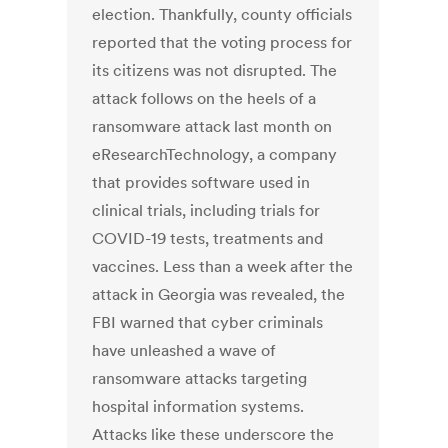
election. Thankfully, county officials
reported that the voting process for
its citizens was not disrupted. The
attack follows on the heels of a
ransomware attack last month on
eResearchTechnology, a company
that provides software used in
clinical trials, including trials for
COVID-19 tests, treatments and
vaccines. Less than a week after the
attack in Georgia was revealed, the
FBI warned that cyber criminals
have unleashed a wave of
ransomware attacks targeting
hospital information systems.
Attacks like these underscore the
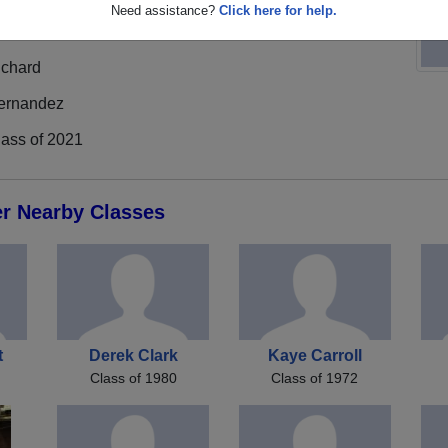
Need assistance?
Click here for help.
ichard
ernandez
lass of 2021
er Nearby Classes
t
Derek Clark
Kaye Carroll
Class of 1980
Class of 1972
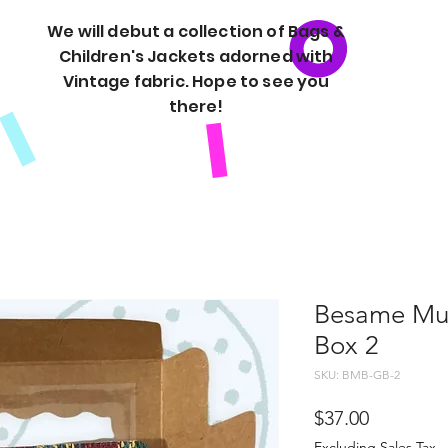
We will debut a collection of Bags &
Children's Jackets adorned with
Vintage fabric. Hope to see you
there!
Besame Muc
Box 2
SKU: BMB-GB-2
Price
$37.00
Excluding Sales Tax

● ● ● ● ●

## Task description
Restate all the material verbatim; omit every picture.

## Expected answer
election. Thankfully, county officials
reported that the voting process for
its citizens was not disrupted. The
attack follows on the heels of a
ransomware attack last month on
eResearchTechnology, a company
that provides software used in
clinical trials, including trials for
COVID-19 tests, treatments and
vaccines. Less than a week after the
attack in Georgia was revealed, the
FBI warned that cyber criminals
have unleashed a wave of
ransomware attacks targeting
hospital information systems.
Attacks like these underscore the
Need assistance?
Click here for help.
ichard
ernandez
lass of 2021
er Nearby Classes
t
Derek Clark
Kaye Carroll
Class of 1980
Class of 1972
We will debut a collection of Bags &
Children's Jackets adorned with
Vintage fabric. Hope to see you
there!
Besame Muc
Box 2
SKU: BMB-GB-2
Price
$37.00
Excluding Sales Tax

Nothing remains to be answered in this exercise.